I've implemented the three main prime/reduction algorithm pairs and timed them on the field_benchmarks branch.

Here are the timings in nanoseconds, and approximate number of cycles (assuming boost), on an i7-7700hq @ 2.8 GHz (3.8 GHz boost). Proth-5 is 5⋅2⁵⁵ + 1 and Proth-29 is 29⋅2⁵⁷ + 1. The Serial timing measures the average cost per modular multiplication when they're done one after the other, whereas the Interleaved timing measures the average cost when several are interleaved at once.

Prime	Serial		Interleaved
	ns	cyc	ns	cyc
Crandall	4.06	15.5	0.98	3.7
Goldilocks	3.97	15.1	1.22	4.6
Proth-5	2.16	8.2	0.67	2.5
Proth-29	2.58	9.8	0.87	3.3

The main observation is that Goldilocks doesn't perform as well as we had hoped. I spent a while trying different variations of the implementation, but it was very hard to remove the data dependencies caused by overflow/underflow on the addition/subtractions at the end. Of all the things I tried, the fastest version was:

fn reduce128(x: u128) -> GoldilocksField {
    // Write x = a0 + a1*2^64  (0 <= a0, a1 < 2^64)
    //         = b0 + b1*2^32 + b2*2^64 + b3*2^96  (0 <= b0, b1, b2, b3 < 2^32)
    const MASK_LO_32_BITS: u64 = (1u64 << 32) - 1u64;
    let (a0, a1) = split(x);   // This is a no-op
    let b3 = a1 >> 32;
    let b2 = a1 & MASK_LO_32_BITS;
    let x = (b2 << 32) - b2;  // Can't underflow
    let (y, cy) = x.overflowing_add(a0);
    let (mut z, br) = y.overflowing_sub(b3);

    if cy {
        z = z.overflowing_sub(GoldilocksField::ORDER).0;
    }
    if br {
        z = z.overflowing_add(GoldilocksField::ORDER).0;
    }
    GoldilocksField(z)
}

which compiles down to

reduce128:
        ; x = a0 + a1*2^64 arrives in (rdi, rsi) = (a0, a1)
        mov     rcx, rsi
        shr     rcx, 32
        mov     eax, esi
        shl     rsi, 32
        sub     rsi, rax
        lea     rax, [rsi + rdi]
        sub     rax, rcx
        mov     edx, 4294967295
        add     rdx, rax
        add     rsi, rdi
        cmovae  rdx, rax
        movabs  rax, -4294967295
        add     rax, rdx
        cmp     rsi, rcx
        cmovae  rax, rdx
        ret

Happy to hear about any ideas for improvements!

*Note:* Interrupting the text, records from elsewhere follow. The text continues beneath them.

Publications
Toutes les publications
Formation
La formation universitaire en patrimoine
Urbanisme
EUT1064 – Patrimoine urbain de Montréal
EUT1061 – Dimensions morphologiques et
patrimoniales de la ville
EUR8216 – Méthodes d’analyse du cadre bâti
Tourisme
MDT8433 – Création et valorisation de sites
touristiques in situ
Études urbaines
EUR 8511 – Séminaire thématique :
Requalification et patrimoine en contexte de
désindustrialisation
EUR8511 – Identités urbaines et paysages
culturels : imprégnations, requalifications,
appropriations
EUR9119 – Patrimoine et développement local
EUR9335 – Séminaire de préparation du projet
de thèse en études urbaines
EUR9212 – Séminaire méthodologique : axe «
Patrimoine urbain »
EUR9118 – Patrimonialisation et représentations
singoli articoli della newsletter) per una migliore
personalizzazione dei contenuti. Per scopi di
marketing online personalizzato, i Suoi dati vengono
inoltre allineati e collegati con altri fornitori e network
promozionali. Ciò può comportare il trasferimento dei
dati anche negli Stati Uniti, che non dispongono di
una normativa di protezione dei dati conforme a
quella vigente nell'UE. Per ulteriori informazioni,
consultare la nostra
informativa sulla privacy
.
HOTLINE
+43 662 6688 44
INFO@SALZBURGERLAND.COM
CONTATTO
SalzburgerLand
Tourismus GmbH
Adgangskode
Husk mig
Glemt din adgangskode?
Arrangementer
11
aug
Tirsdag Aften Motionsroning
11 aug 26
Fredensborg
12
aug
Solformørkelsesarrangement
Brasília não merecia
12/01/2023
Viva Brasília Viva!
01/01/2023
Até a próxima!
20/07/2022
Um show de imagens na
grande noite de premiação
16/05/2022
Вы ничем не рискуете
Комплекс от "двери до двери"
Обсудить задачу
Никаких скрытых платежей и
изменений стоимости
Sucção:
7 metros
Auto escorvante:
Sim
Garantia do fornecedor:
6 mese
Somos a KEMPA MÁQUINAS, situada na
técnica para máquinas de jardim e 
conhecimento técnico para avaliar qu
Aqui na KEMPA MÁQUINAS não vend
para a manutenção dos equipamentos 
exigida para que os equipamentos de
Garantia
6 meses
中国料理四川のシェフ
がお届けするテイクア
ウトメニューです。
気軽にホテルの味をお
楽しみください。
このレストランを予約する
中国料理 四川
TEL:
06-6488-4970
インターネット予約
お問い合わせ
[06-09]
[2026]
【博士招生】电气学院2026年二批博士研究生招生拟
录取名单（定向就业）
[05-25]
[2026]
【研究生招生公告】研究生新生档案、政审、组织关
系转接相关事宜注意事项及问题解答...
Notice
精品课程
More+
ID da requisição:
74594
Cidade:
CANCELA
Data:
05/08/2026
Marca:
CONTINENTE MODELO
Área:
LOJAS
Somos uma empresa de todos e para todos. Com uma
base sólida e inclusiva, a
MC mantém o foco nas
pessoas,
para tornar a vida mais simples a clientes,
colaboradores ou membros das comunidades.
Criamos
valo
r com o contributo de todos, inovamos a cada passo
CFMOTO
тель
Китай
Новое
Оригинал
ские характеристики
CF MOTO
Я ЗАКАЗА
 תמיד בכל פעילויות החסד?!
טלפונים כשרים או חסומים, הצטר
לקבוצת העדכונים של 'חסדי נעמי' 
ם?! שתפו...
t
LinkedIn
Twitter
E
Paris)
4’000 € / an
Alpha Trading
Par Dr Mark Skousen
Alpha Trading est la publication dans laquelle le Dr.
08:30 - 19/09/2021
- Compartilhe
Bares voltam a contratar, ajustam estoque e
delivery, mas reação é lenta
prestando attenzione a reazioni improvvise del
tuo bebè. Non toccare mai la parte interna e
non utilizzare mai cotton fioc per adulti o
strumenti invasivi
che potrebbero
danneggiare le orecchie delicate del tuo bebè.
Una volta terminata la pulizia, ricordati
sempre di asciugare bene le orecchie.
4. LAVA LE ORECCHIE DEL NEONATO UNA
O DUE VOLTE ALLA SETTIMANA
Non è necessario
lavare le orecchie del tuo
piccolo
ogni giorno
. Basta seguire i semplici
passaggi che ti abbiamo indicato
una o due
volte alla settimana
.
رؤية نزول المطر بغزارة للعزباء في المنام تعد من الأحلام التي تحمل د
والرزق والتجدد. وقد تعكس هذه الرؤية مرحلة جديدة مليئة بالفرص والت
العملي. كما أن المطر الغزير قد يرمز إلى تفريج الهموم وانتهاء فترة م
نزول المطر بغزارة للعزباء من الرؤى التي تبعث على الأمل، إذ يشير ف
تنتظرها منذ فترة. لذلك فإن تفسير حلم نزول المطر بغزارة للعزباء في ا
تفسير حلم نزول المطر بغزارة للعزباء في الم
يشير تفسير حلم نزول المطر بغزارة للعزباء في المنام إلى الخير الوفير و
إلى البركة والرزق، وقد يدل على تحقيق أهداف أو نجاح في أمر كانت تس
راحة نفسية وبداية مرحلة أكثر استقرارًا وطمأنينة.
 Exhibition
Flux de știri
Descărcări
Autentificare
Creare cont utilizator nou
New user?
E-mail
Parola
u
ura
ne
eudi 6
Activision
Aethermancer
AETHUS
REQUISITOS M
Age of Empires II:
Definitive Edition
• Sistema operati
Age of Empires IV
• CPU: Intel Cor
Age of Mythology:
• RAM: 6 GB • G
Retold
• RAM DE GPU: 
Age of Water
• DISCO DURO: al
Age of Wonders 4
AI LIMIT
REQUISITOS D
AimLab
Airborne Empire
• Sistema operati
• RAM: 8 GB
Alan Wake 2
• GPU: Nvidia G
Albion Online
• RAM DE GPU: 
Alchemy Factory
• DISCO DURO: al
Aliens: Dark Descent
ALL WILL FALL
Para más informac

The other observation is that the Proth reduction is very fast; in fact the interleaved Proth-5 is almost optimal, since the 64-bit multiplication itself is 2 cycles. The caveat is that it is only partial reduction, though it is compatible with the FFT in a nice way (cf. this comment on issue 8).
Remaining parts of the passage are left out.